Set down the records again, keeping each line exactly as it is.

(Records contained in a dataset)
Segment Open
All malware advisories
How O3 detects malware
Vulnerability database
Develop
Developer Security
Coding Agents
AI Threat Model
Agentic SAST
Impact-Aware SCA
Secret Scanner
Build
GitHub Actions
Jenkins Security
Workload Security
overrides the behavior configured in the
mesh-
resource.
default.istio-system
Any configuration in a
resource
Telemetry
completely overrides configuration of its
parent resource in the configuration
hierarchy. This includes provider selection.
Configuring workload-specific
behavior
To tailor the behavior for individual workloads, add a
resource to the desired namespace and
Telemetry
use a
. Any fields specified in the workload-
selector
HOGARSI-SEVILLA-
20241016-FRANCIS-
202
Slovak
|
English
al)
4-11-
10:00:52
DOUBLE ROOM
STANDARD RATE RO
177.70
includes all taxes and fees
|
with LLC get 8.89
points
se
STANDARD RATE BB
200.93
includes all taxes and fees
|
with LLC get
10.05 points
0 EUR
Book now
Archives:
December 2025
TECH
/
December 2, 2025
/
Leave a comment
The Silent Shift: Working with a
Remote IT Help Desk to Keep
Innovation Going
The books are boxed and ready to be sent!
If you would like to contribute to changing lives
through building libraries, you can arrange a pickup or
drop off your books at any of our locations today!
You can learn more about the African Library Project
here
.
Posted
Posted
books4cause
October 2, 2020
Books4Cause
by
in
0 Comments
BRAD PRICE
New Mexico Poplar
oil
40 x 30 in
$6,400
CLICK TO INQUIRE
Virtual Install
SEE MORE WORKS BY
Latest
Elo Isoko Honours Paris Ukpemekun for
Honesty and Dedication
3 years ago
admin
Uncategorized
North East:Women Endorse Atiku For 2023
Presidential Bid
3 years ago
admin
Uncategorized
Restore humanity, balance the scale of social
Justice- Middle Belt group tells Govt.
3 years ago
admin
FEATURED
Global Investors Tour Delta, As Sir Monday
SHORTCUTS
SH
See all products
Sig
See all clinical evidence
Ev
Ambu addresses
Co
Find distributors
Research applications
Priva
Segment Closed
Response:
All malware advisories
How O3 detects malware
Vulnerability database
Develop
Developer Security
Coding Agents
AI Threat Model
Agentic SAST
Impact-Aware SCA
Secret Scanner
Build
GitHub Actions
Jenkins Security
Workload Security
overrides the behavior configured in the
mesh-
resource.
default.istio-system
Any configuration in a
resource
Telemetry
completely overrides configuration of its
parent resource in the configuration
hierarchy. This includes provider selection.
Configuring workload-specific
behavior
To tailor the behavior for individual workloads, add a
resource to the desired namespace and
Telemetry
use a
. Any fields specified in the workload-
selector
HOGARSI-SEVILLA-
20241016-FRANCIS-
202
Slovak
|
English
al)
4-11-
10:00:52
DOUBLE ROOM
STANDARD RATE RO
177.70
includes all taxes and fees
|
with LLC get 8.89
points
se
STANDARD RATE BB
200.93
includes all taxes and fees
|
with LLC get
10.05 points
0 EUR
Book now
Archives:
December 2025
TECH
/
December 2, 2025
/
Leave a comment
The Silent Shift: Working with a
Remote IT Help Desk to Keep
Innovation Going
The books are boxed and ready to be sent!
If you would like to contribute to changing lives
through building libraries, you can arrange a pickup or
drop off your books at any of our locations today!
You can learn more about the African Library Project
here
.
Posted
Posted
books4cause
October 2, 2020
Books4Cause
by
in
0 Comments
BRAD PRICE
New Mexico Poplar
oil
40 x 30 in
$6,400
CLICK TO INQUIRE
Virtual Install
SEE MORE WORKS BY
Latest
Elo Isoko Honours Paris Ukpemekun for
Honesty and Dedication
3 years ago
admin
Uncategorized
North East:Women Endorse Atiku For 2023
Presidential Bid
3 years ago
admin
Uncategorized
Restore humanity, balance the scale of social
Justice- Middle Belt group tells Govt.
3 years ago
admin
FEATURED
Global Investors Tour Delta, As Sir Monday
SHORTCUTS
SH
See all products
Sig
See all clinical evidence
Ev
Ambu addresses
Co
Find distributors
Research applications
Priva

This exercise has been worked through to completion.